Four people have been killed and six others wounded in a remote-controlled improvised explosive device explosion near the Somali capital on Tuesday, officials and witnesses said.
Three government soldiers and a seven-year-old-boy were killed after the explosion hit a military vehicle at K-13, a suburb near Mogadishu, witnesses said.
District commissioner Kahda Mohamed Ismail Abdullahi told VOA Somali that the three soldiers were in the vehicle targeted in the explosion.
“The child was about seven years old; he was bystander walking on the side of the road,” Abdullahi said.
The injured include soldiers as well as civilians, he said.
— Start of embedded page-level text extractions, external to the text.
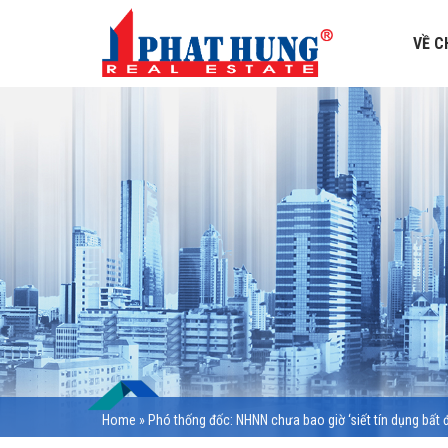
VỀ C
Home
»
Phó thống đốc: NHNN chưa bao giờ ‘siết tín dụng bất 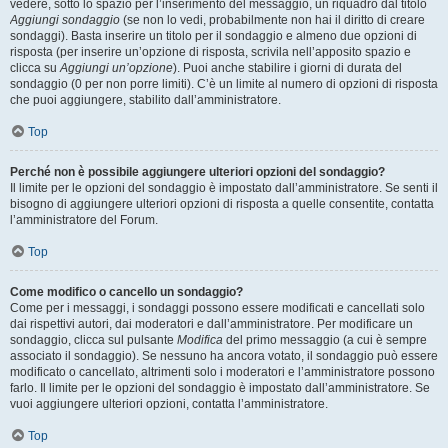
vedere, sotto lo spazio per l’inserimento del messaggio, un riquadro dal titolo
Aggiungi sondaggio
(se non lo vedi, probabilmente non hai il diritto di creare
sondaggi). Basta inserire un titolo per il sondaggio e almeno due opzioni di
risposta (per inserire un’opzione di risposta, scrivila nell’apposito spazio e
clicca su
Aggiungi un’opzione
). Puoi anche stabilire i giorni di durata del
sondaggio (0 per non porre limiti). C’è un limite al numero di opzioni di risposta
che puoi aggiungere, stabilito dall’amministratore.
Top
Perché non è possibile aggiungere ulteriori opzioni del sondaggio?
Il limite per le opzioni del sondaggio è impostato dall’amministratore. Se senti il
bisogno di aggiungere ulteriori opzioni di risposta a quelle consentite, contatta
l’amministratore del Forum.
Top
Come modifico o cancello un sondaggio?
Come per i messaggi, i sondaggi possono essere modificati e cancellati solo
dai rispettivi autori, dai moderatori e dall’amministratore. Per modificare un
sondaggio, clicca sul pulsante
Modifica
del primo messaggio (a cui è sempre
associato il sondaggio). Se nessuno ha ancora votato, il sondaggio può essere
modificato o cancellato, altrimenti solo i moderatori e l’amministratore possono
farlo. Il limite per le opzioni del sondaggio è impostato dall’amministratore. Se
vuoi aggiungere ulteriori opzioni, contatta l’amministratore.
Top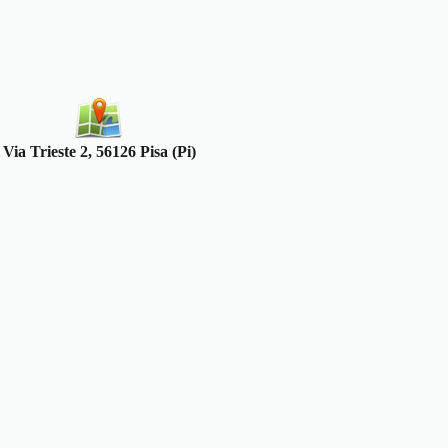
Via Trieste 2, 56126 Pisa (Pi)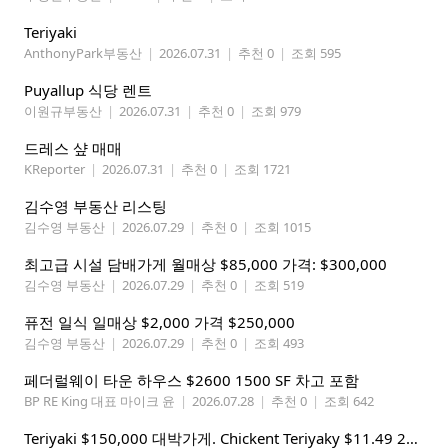
Teriyaki
AnthonyPark부동산
|
2026.07.31
|
추천 0
|
조회 595
Puyallup 식당 렌트
이원규부동산
|
2026.07.31
|
추천 0
|
조회 979
드레스 샾 매매
KReporter
|
2026.07.31
|
추천 0
|
조회 1721
김수영 부동산 리스팅
김수영 부동산
|
2026.07.29
|
추천 0
|
조회 1015
최고급 시설 담배가게 월매상 $85,000 가격: $300,000
김수영 부동산
|
2026.07.29
|
추천 0
|
조회 519
퓨전 일식 일매상 $2,000 가격 $250,000
김수영 부동산
|
2026.07.29
|
추천 0
|
조회 493
페더럴웨이 타운 하우스 $2600 1500 SF 차고 포함
BP RE King 대표 마이크 윤
|
2026.07.28
|
추천 0
|
조회 642
Teriyaki $150,000 대박가게. Chickent Teriyaky $11.49 25 Min from Lynnwood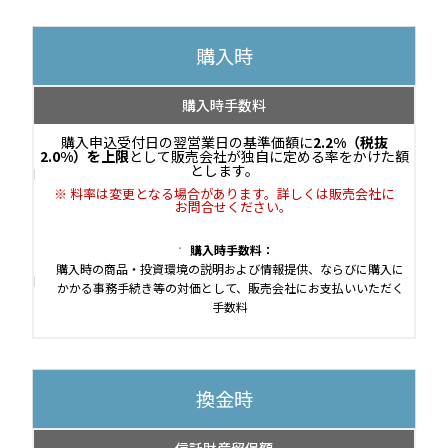
購入時
購入時手数料
購入申込受付日の翌営業日の基準価額に
2.2%（税抜
2.0%）を上限
として販売会社が独自に定める率をかけた額
とします。
料率は変更となる場合があります。詳しくは販売会社に
お問合せください。
購入時手数料：
購入時の商品・投資環境の説明および情報提供、ならびに購入に
かかる事務手続き等の対価として、販売会社にお支払いいただく
手数料
換金時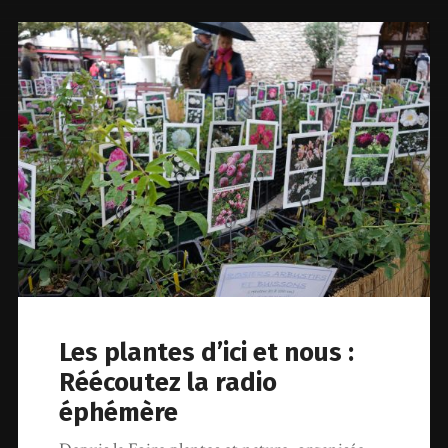
Les plantes d’ici et nous :
Réécoutez la radio
éphémère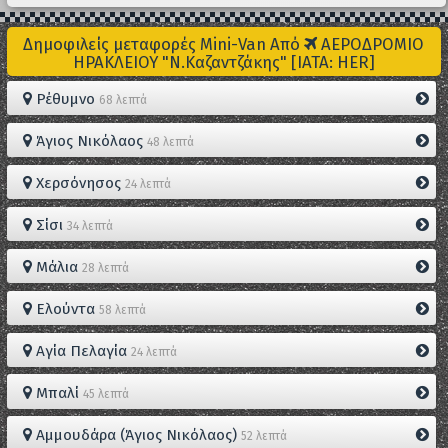
Δημοφιλείς μεταφορές Mini-Van Από
ΑΕΡΟΔΡΟΜΙΟ
ΗΡΑΚΛΕΙΟΥ "Ν.Καζαντζάκης" [IATA: HER]
Ρέθυμνο
68 λεπτά
Άγιος Νικόλαος
48 λεπτά
Χερσόνησος
24 λεπτά
Σίσι
34 λεπτά
Μάλια
28 λεπτά
Ελούντα
58 λεπτά
Αγία Πελαγία
24 λεπτά
Μπαλί
45 λεπτά
Αμμουδάρα (Άγιος Νικόλαος)
52 λεπτά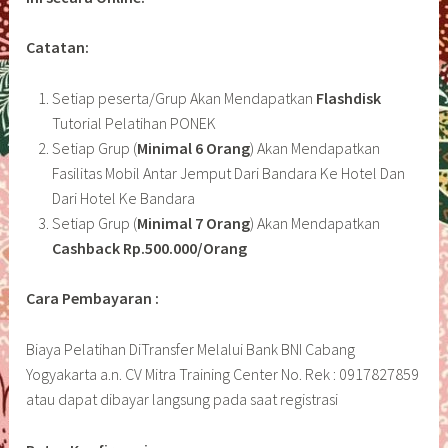
Catatan:
Setiap peserta/Grup Akan Mendapatkan
Flashdisk
Tutorial Pelatihan PONEK
Setiap Grup (
Minimal 6 Orang
) Akan Mendapatkan
Fasilitas Mobil Antar Jemput Dari Bandara Ke Hotel Dan
Dari Hotel Ke Bandara
Setiap Grup (
Minimal 7 Orang
) Akan Mendapatkan
Cashback Rp.500.000/Orang
Cara Pembayaran :
Biaya Pelatihan DiTransfer Melalui Bank BNI Cabang
Yogyakarta a.n. CV Mitra Training Center No. Rek : 0917827859
atau dapat dibayar langsung pada saat registrasi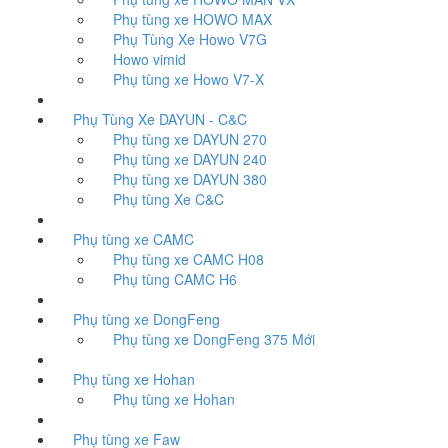
Phụ tùng xe HOWO MAX
Phụ Tùng Xe Howo V7G
Howo vimid
Phụ tùng xe Howo V7-X
Phụ Tùng Xe DAYUN - C&C
Phụ tùng xe DAYUN 270
Phụ tùng xe DAYUN 240
Phụ tùng xe DAYUN 380
Phụ tùng Xe C&C
Phụ tùng xe CAMC
Phụ tùng xe CAMC H08
Phụ tùng CAMC H6
Phụ tùng xe DongFeng
Phụ tùng xe DongFeng 375 Mới
Phụ tùng xe Hohan
Phụ tùng xe Hohan
Phụ tùng xe Faw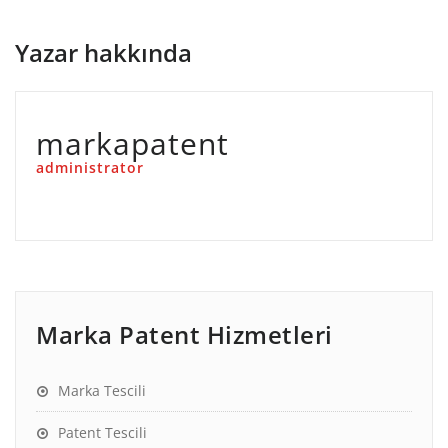
Yazar hakkında
markapatent
administrator
Marka Patent Hizmetleri
Marka Tescili
Patent Tescili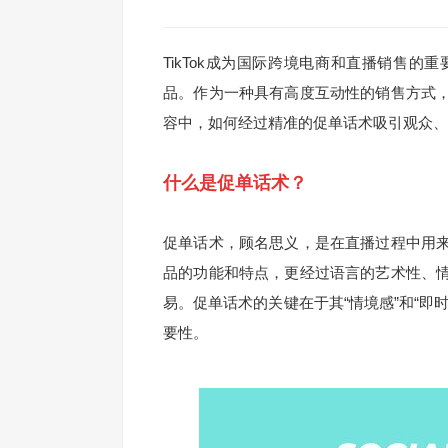
TikTok成为国际跨境电商和直播销售
品。作为一种具有高度互动性的销售方式
容中，如何经过精准的促单话术吸引观众、
什么是促单话术？
促单话术，顾名思义，是在直播过程中用
品的功能和特点，更经过语言的艺术性、
易。促单话术的关键在于其“情境感”和“即
要性。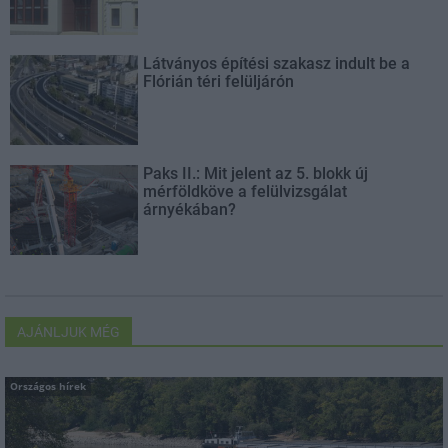
Látványos építési szakasz indult be a
Flórián téri felüljárón
Paks II.: Mit jelent az 5. blokk új
mérföldköve a felülvizsgálat
árnyékában?
AJÁNLJUK MÉG
Országos hírek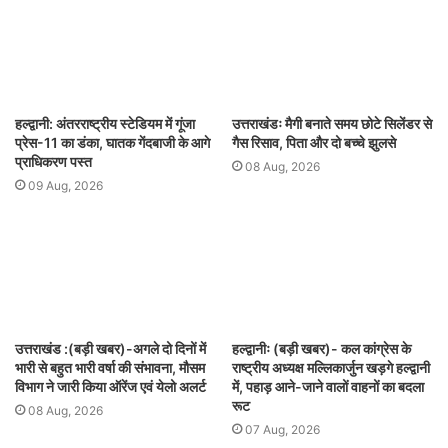
हल्द्वानी: अंतरराष्ट्रीय स्टेडियम में गूंजा
उत्तराखंडः मैगी बनाते समय छोटे सिलेंडर से
प्रेस-11 का डंका, घातक गेंदबाजी के आगे
गैस रिसाव, पिता और दो बच्चे झुलसे
प्राधिकरण पस्त
08 Aug, 2026
09 Aug, 2026
उत्तराखंड :(बड़ी खबर)-अगले दो दिनों में
हल्द्वानीः (बड़ी खबर)- कल कांग्रेस के
भारी से बहुत भारी वर्षा की संभावना, मौसम
राष्ट्रीय अध्यक्ष मल्लिकार्जुन खड़गे हल्द्वानी
विभाग ने जारी किया ऑरेंज एवं येलो अलर्ट
में, पहाड़ आने-जाने वालों वाहनों का बदला
रूट
08 Aug, 2026
07 Aug, 2026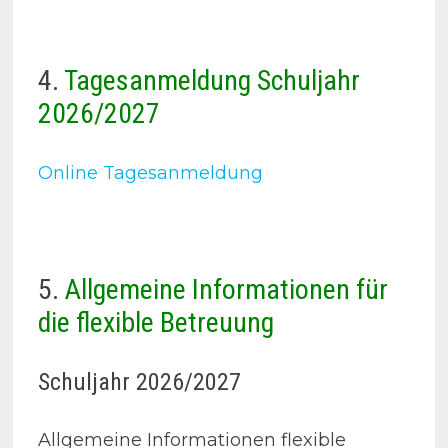
4.
Tagesanmeldung Schuljahr
2026/2027
Online Tagesanmeldung
5.
Allgemeine Informationen für
die flexible Betreuung
Schuljahr 2026/2027
Allgemeine Informationen flexible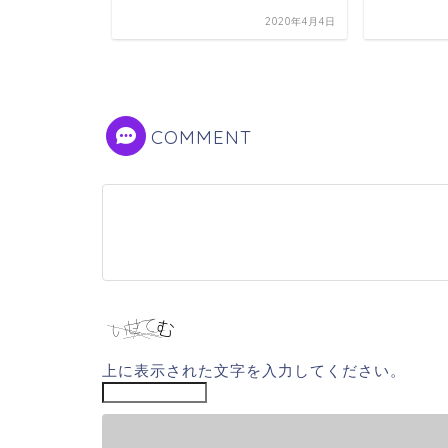
2020年11月18日
2020年4月4日
COMMENT
上に表示された文字を入力してください。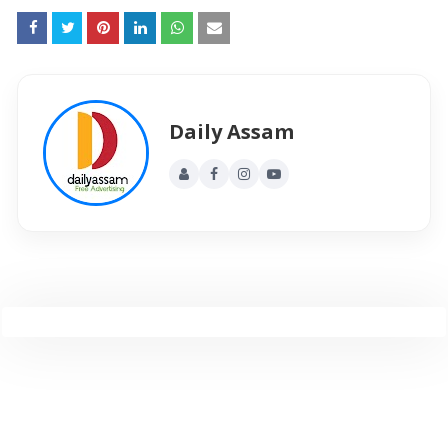
Daily Assam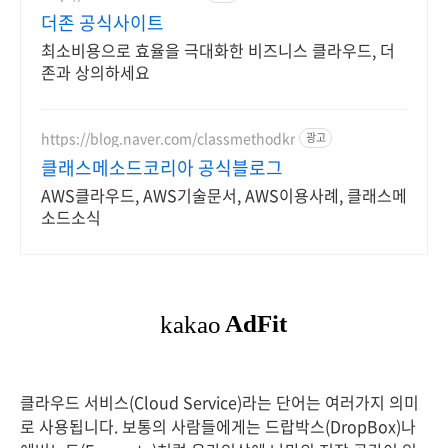
더존 공식사이트
최소비용으로 효율을 극대화한 비즈니스 클라우드, 더
존과 상의하세요
https://blog.naver.com/classmethodkr
광고
클래스메소드코리아 공식블로그
AWS클라우드, AWS기술문서, AWS이용사례, 클래스메
소드소식
클라우드 서비스(Cloud Service)라는 단어는 여러가지 의미
로 사용됩니다. 보통의 사람들에게는 드랍박스(DropBox)나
The explosion occurred just before 2 p.m. local time in one of the suburbs predominantly inhabited by internally displaced people along the Mogadishu-Afgoye corridor.
Al-Shabab militants claimed responsibility for the explosion and said it killed an officer.
Al-Shabab relies heavily on IEDs, including remote-controlled, magnetic, vehicle-borne and under-vehicle devices, to target government soldiers, African Union troops and civilians.
Abdullahi says authorities don’t have the expertise or equipment to search for explosives every day as vehicular traffic begins and members of the public start going about their business.
He said militants infiltrate areas “in the dead of night” to bury IEDs.
“We only rely on our eyes. When we spot, we call for explosive expertise to defuse,” he said.